### TASK DETAILS:
What is needed is an exact transcription of the listing, with the images removed.

### SOURCE MATERIAL:
────────────────────────────────────────

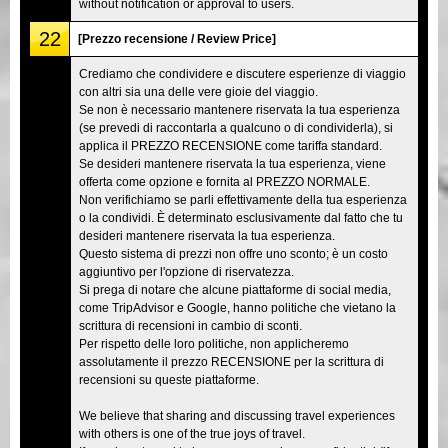
without notification or approval to users.
22
[Prezzo recensione / Review Price]
Crediamo che condividere e discutere esperienze di viaggio
con altri sia una delle vere gioie del viaggio.
Se non è necessario mantenere riservata la tua esperienza
(se prevedi di raccontarla a qualcuno o di condividerla), si
applica il PREZZO RECENSIONE come tariffa standard.
Se desideri mantenere riservata la tua esperienza, viene
offerta come opzione e fornita al PREZZO NORMALE.
Non verifichiamo se parli effettivamente della tua esperienza
o la condividi. È determinato esclusivamente dal fatto che tu
desideri mantenere riservata la tua esperienza.
Questo sistema di prezzi non offre uno sconto; è un costo
aggiuntivo per l'opzione di riservatezza.
Si prega di notare che alcune piattaforme di social media,
come TripAdvisor e Google, hanno politiche che vietano la
scrittura di recensioni in cambio di sconti.
Per rispetto delle loro politiche, non applicheremo
assolutamente il prezzo RECENSIONE per la scrittura di
recensioni su queste piattaforme.
We believe that sharing and discussing travel experiences
with others is one of the true joys of travel.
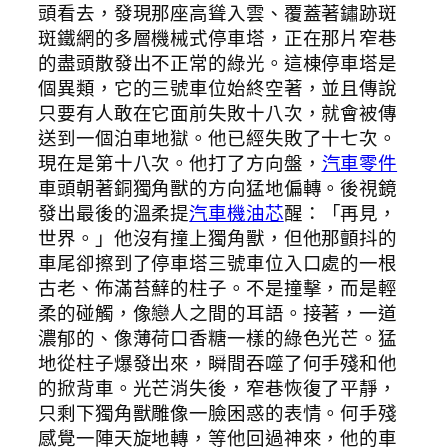
頭看去，發現那座高聳入雲、覆蓋著鏽跡斑
斑鐵網的多層機械式停車塔，正在那片窄巷
的盡頭散發出不正常的綠光。這棟停車塔是
個異類，它的三號車位始終空著，並且傳說
只要有人敢在它面前失敗十八次，就會被傳
送到一個泊車地獄。他已經失敗了十七次。
現在是第十八次。他打了方向盤，
汽車零件
車頭朝著銅獨角獸的方向猛地偏轉。後視鏡
發出最後的溫柔提
汽車機油芯
醒：「再見，
世界。」他沒有撞上獨角獸，但他那顫抖的
車尾卻擦到了停車塔三號車位入口處的一根
古老、佈滿苔蘚的柱子。不是撞擊，而是輕
柔的碰觸，像戀人之間的耳語。接著，一道
濃郁的、像薄荷口香糖一樣的綠色光芒。猛
地從柱子爆發出來，瞬間吞噬了何手殘和他
的掀背車。光芒消失後，窄巷恢復了平靜，
只剩下獨角獸雕像一臉困惑的表情。何手殘
感覺一陣天旋地轉，等他回過神來，他的車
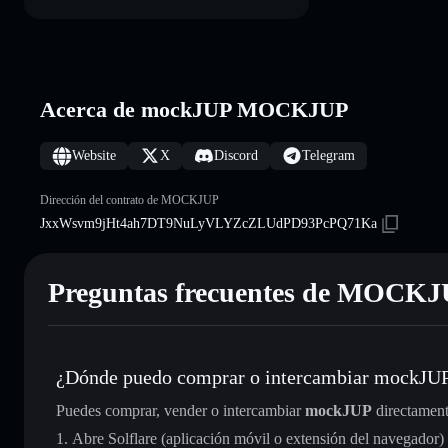
Acerca de mockJUP MOCKJUP
Website
X
Discord
Telegram
Dirección del contrato de MOCKJUP
JxxWsvm9jHt4ah7DT9NuLyVLYZcZLUdPD93PcPQ71Ka
Preguntas frecuentes de MOCK
¿Dónde puedo comprar o intercambiar mockJU
Puedes comprar, vender o intercambiar
mockJUP
directament
Abre Solflare (aplicación móvil o extensión del navegador)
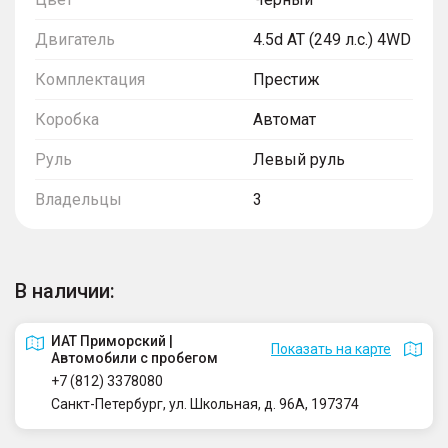
Двигатель
4.5d AT (249 л.с.) 4WD
Комплектация
Престиж
Коробка
Автомат
Руль
Левый руль
Владельцы
3
В наличии:
ИАТ Приморский |
Показать на карте
Автомобили с пробегом
+7 (812) 3378080
Санкт-Петербург, ул. Школьная, д. 96А, 197374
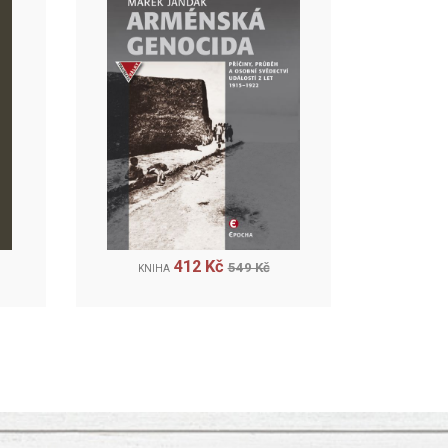
412 Kč
549 Kč
KNIHA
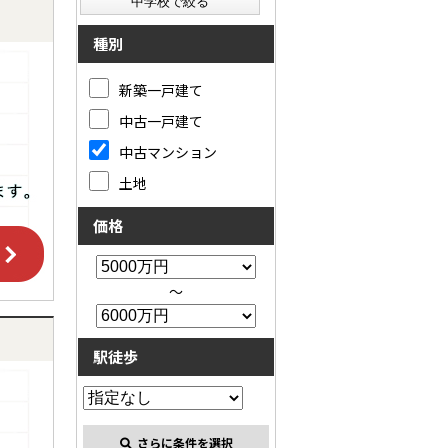
種別
新築一戸建て
中古一戸建て
中古マンション
土地
価格
～
駅徒歩
さらに条件を選択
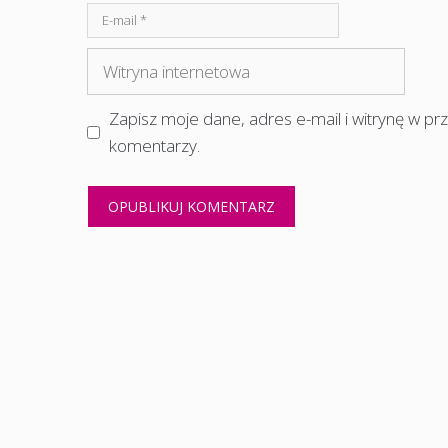
E-
mail
Witryna
internetowa
Zapisz moje dane, adres e-mail i witrynę w p
komentarzy.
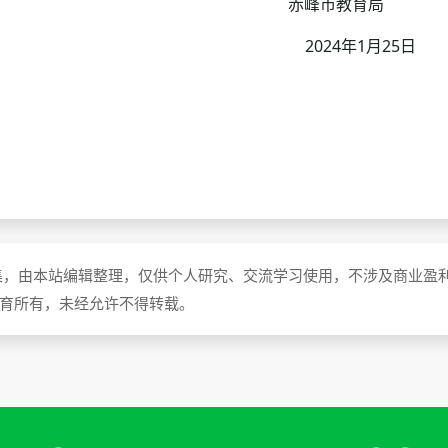
赤峰市教育局
2024年1月25日
集，由本站编辑整理，仅供个人研究、交流学习使用，不涉及商业盈
教育所有，未经允许不得转载。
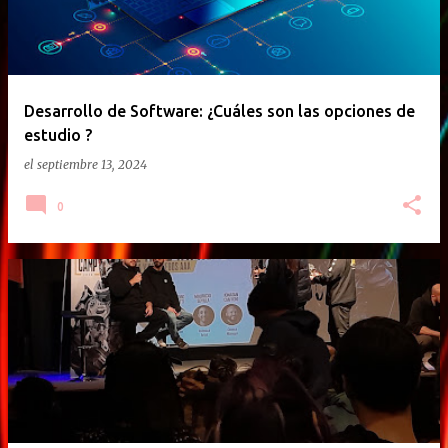
Desarrollo de Software: ¿Cuáles son las opciones de
estudio ?
el
septiembre 13, 2024
0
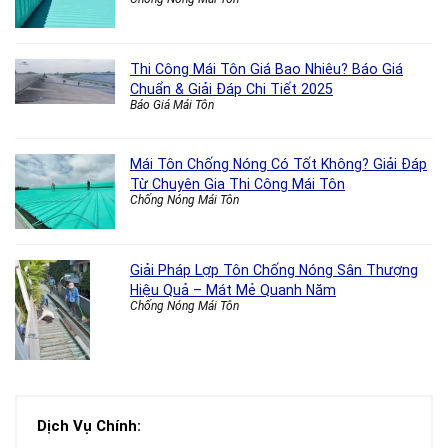
Thi Công Mái Tôn Giá Bao Nhiêu? Báo Giá
Chuẩn & Giải Đáp Chi Tiết 2025
Báo Giá Mái Tôn
Mái Tôn Chống Nóng Có Tốt Không? Giải Đáp
Từ Chuyên Gia Thi Công Mái Tôn
Chống Nóng Mái Tôn
Giải Pháp Lợp Tôn Chống Nóng Sân Thượng
Hiệu Quả – Mát Mẻ Quanh Năm
Chống Nóng Mái Tôn
Dịch Vụ Chính:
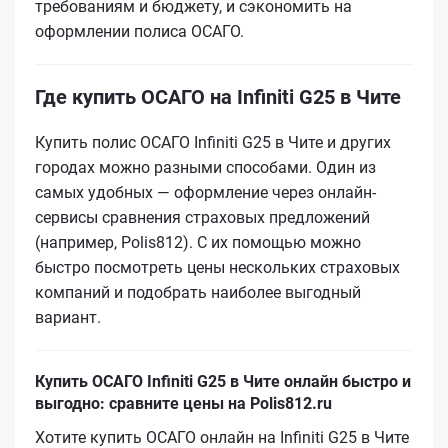
требованиям и бюджету, и сэкономить на
оформлении полиса ОСАГО.
Где купить ОСАГО на Infiniti G25 в Чите
Купить полис ОСАГО Infiniti G25 в Чите и других
городах можно разными способами. Один из
самых удобных — оформление через онлайн-
сервисы сравнения страховых предложений
(например, Polis812). С их помощью можно
быстро посмотреть цены нескольких страховых
компаний и подобрать наиболее выгодный
вариант.
Купить ОСАГО Infiniti G25 в Чите онлайн быстро и
выгодно: сравните цены на Polis812.ru
Хотите купить ОСАГО онлайн на Infiniti G25 в Чите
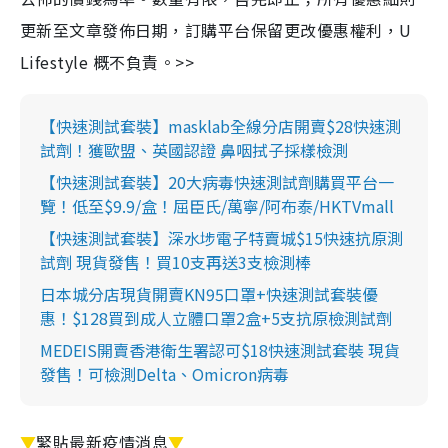
更新至文章發佈日期，訂購平台保留更改優惠權利，U
Lifestyle 概不負責。>>
【快速測試套裝】masklab全線分店開賣$28快速測
試劑！獲歐盟、英國認證 鼻咽拭子採樣檢測
【快速測試套裝】20大病毒快速測試劑購買平台一
覽！低至$9.9/盒！屈臣氏/萬寧/阿布泰/HKTVmall
【快速測試套裝】深水埗電子特賣城$15快速抗原測
試劑 現貨發售！買10支再送3支檢測棒
日本城分店現貨開賣KN95口罩+快速測試套裝優
惠！$128買到成人立體口罩2盒+5支抗原檢測試劑
MEDEIS開賣香港衛生署認可$18快速測試套裝 現貨
發售！可檢測Delta、Omicron病毒
▼
緊貼最新疫情消息
▼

────────────────────────────────────────

### YOUR RESPONSE:
without notification or approval to users.
22
[Prezzo recensione / Review Price]
Crediamo che condividere e discutere esperienze di viaggio
con altri sia una delle vere gioie del viaggio.
Se non è necessario mantenere riservata la tua esperienza
(se prevedi di raccontarla a qualcuno o di condividerla), si
applica il PREZZO RECENSIONE come tariffa standard.
Se desideri mantenere riservata la tua esperienza, viene
offerta come opzione e fornita al PREZZO NORMALE.
Non verifichiamo se parli effettivamente della tua esperienza
o la condividi. È determinato esclusivamente dal fatto che tu
desideri mantenere riservata la tua esperienza.
Questo sistema di prezzi non offre uno sconto; è un costo
aggiuntivo per l'opzione di riservatezza.
Si prega di notare che alcune piattaforme di social media,
come TripAdvisor e Google, hanno politiche che vietano la
scrittura di recensioni in cambio di sconti.
Per rispetto delle loro politiche, non applicheremo
assolutamente il prezzo RECENSIONE per la scrittura di
recensioni su queste piattaforme.
We believe that sharing and discussing travel experiences
with others is one of the true joys of travel.
頭看去，發現那座高聳入雲、覆蓋著鏽跡斑
斑鐵網的多層機械式停車塔，正在那片窄巷
的盡頭散發出不正常的綠光。這棟停車塔是
個異類，它的三號車位始終空著，並且傳說
只要有人敢在它面前失敗十八次，就會被傳
送到一個泊車地獄。他已經失敗了十七次。
現在是第十八次。他打了方向盤，
汽車零件
車頭朝著銅獨角獸的方向猛地偏轉。後視鏡
發出最後的溫柔提
汽車機油芯
醒：「再見，
世界。」他沒有撞上獨角獸，但他那顫抖的
車尾卻擦到了停車塔三號車位入口處的一根
古老、佈滿苔蘚的柱子。不是撞擊，而是輕
柔的碰觸，像戀人之間的耳語。接著，一道
濃郁的、像薄荷口香糖一樣的綠色光芒。猛
地從柱子爆發出來，瞬間吞噬了何手殘和他
的掀背車。光芒消失後，窄巷恢復了平靜，
只剩下獨角獸雕像一臉困惑的表情。何手殘
感覺一陣天旋地轉，等他回過神來，他的車
Acerca de mockJUP MOCKJUP
Website
X
Discord
Telegram
Dirección del contrato de MOCKJUP
JxxWsvm9jHt4ah7DT9NuLyVLYZcZLUdPD93PcPQ71Ka
Preguntas frecuentes de MOCK
¿Dónde puedo comprar o intercambiar mockJU
Puedes comprar, vender o intercambiar
mockJUP
directament
Abre Solflare (aplicación móvil o extensión del navegador)
Двигатель
4.5d AT (249 л.с.) 4WD
Комплектация
Престиж
Коробка
Автомат
Руль
Левый руль
Владельцы
3
В наличии:
ИАТ Приморский |
Показать на карте
Автомобили с пробегом
+7 (812) 3378080
Санкт-Петербург, ул. Школьная, д. 96А, 197374
412 Kč
549 Kč
KNIHA
種別
新築一戸建て
中古一戸建て
中古マンション
土地
価格
～
駅徒歩
さらに条件を選択
E-
mail
Witryna
internetowa
Zapisz moje dane, adres e-mail i witrynę w p
komentarzy.
赤峰市教育局
2024年1月25日
集，由本站编辑整理，仅供个人研究、交流学习使用，不涉及商业盈
教育所有，未经允许不得转载。
Desarrollo de Software: ¿Cuáles son las opciones de
estudio ?
el
septiembre 13, 2024
0
Thi Công Mái Tôn Giá Bao Nhiêu? Báo Giá
Chuẩn & Giải Đáp Chi Tiết 2025
Báo Giá Mái Tôn
Mái Tôn Chống Nóng Có Tốt Không? Giải Đáp
Từ Chuyên Gia Thi Công Mái Tôn
Chống Nóng Mái Tôn
Giải Pháp Lợp Tôn Chống Nóng Sân Thượng
Hiệu Quả – Mát Mẻ Quanh Năm
Chống Nóng Mái Tôn
Dịch Vụ Chính:
требованиям и бюджету, и сэкономить на
оформлении полиса ОСАГО.
Где купить ОСАГО на Infiniti G25 в Чите
Купить полис ОСАГО Infiniti G25 в Чите и других
городах можно разными способами. Один из
самых удобных — оформление через онлайн-
сервисы сравнения страховых предложений
(например, Polis812). С их помощью можно
быстро посмотреть цены нескольких страховых
компаний и подобрать наиболее выгодный
вариант.
Купить ОСАГО Infiniti G25 в Чите онлайн быстро и
выгодно: сравните цены на Polis812.ru
Хотите купить ОСАГО онлайн на Infiniti G25 в Чите
更新至文章發佈日期，訂購平台保留更改優惠權利，U
Lifestyle 概不負責。>>
【快速測試套裝】masklab全線分店開賣$28快速測
試劑！獲歐盟、英國認證 鼻咽拭子採樣檢測
【快速測試套裝】20大病毒快速測試劑購買平台一
覽！低至$9.9/盒！屈臣氏/萬寧/阿布泰/HKTVmall
【快速測試套裝】深水埗電子特賣城$15快速抗原測
試劑 現貨發售！買10支再送3支檢測棒
日本城分店現貨開賣KN95口罩+快速測試套裝優
惠！$128買到成人立體口罩2盒+5支抗原檢測試劑
MEDEIS開賣香港衛生署認可$18快速測試套裝 現貨
發售！可檢測Delta、Omicron病毒
▼
緊貼最新疫情消息
▼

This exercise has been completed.